ACTIVITY: Please say how many lines below include the word "condições", with nothing beyond the number.

Page images and extracted text:
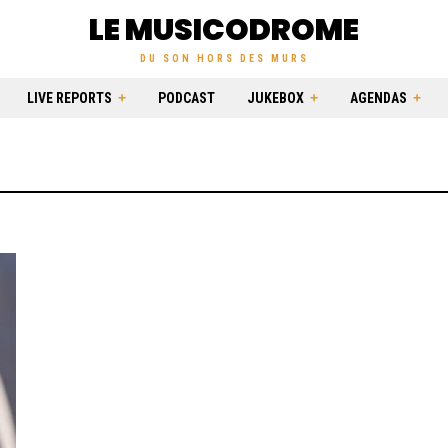
LE MUSICODROME
DU SON HORS DES MURS
LIVE REPORTS
PODCAST
JUKEBOX
AGENDAS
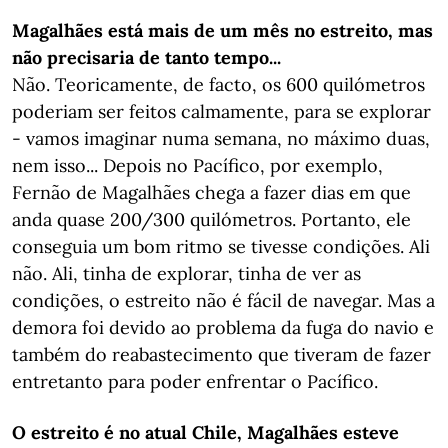
Magalhães está mais de um mês no estreito, mas
não precisaria de tanto tempo...
Não. Teoricamente, de facto, os 600 quilómetros
poderiam ser feitos calmamente, para se explorar
- vamos imaginar numa semana, no máximo duas,
nem isso... Depois no Pacífico, por exemplo,
Fernão de Magalhães chega a fazer dias em que
anda quase 200/300 quilómetros. Portanto, ele
conseguia um bom ritmo se tivesse condições. Ali
não. Ali, tinha de explorar, tinha de ver as
condições, o estreito não é fácil de navegar. Mas a
demora foi devido ao problema da fuga do navio e
também do reabastecimento que tiveram de fazer
entretanto para poder enfrentar o Pacífico.
O estreito é no atual Chile, Magalhães esteve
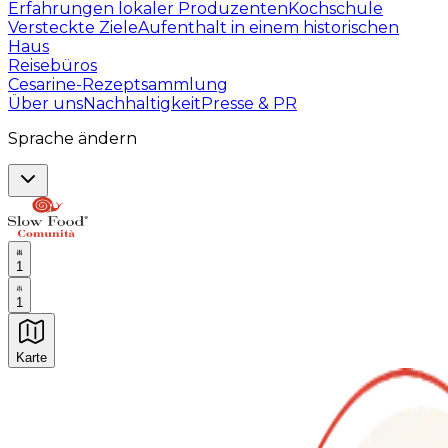
Erfahrungen lokaler Produzenten
Kochschule
Versteckte Ziele
Aufenthalt in einem historischen
Haus
Reisebüros
Cesarine-Rezeptsammlung
Über uns
Nachhaltigkeit
Presse & PR
Sprache ändern
1
1
Karte
Unvergessliche kulinarische Erlebnisse: Gastronomis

ANSWER SECTION: 2